> Task material
== == ==
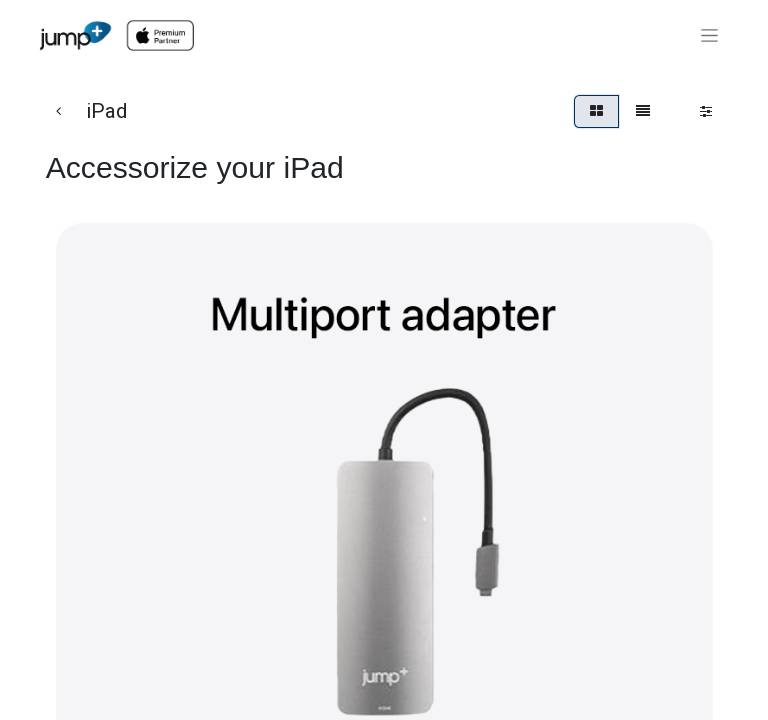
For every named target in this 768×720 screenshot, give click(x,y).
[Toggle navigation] (709, 36)
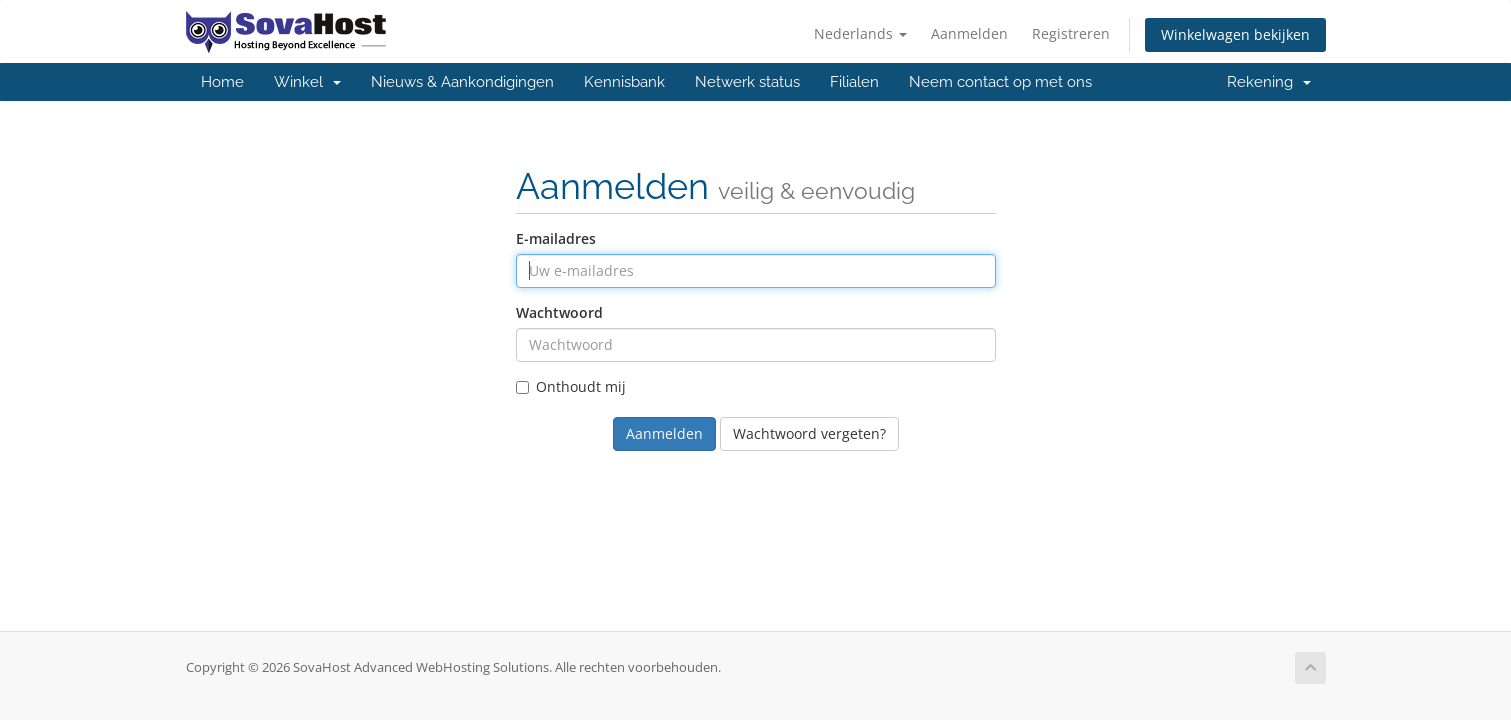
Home (222, 82)
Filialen (854, 82)
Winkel (307, 82)
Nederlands (860, 33)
== == ==
> What is needed
Give back the full listing verbatim, skipping each picture.

> Response
For every named target in this 768×720 screenshot, give click(x,y).
[Toggle navigation] (709, 36)
Home (222, 82)
Filialen (854, 82)
Winkel (307, 82)
Nederlands (860, 33)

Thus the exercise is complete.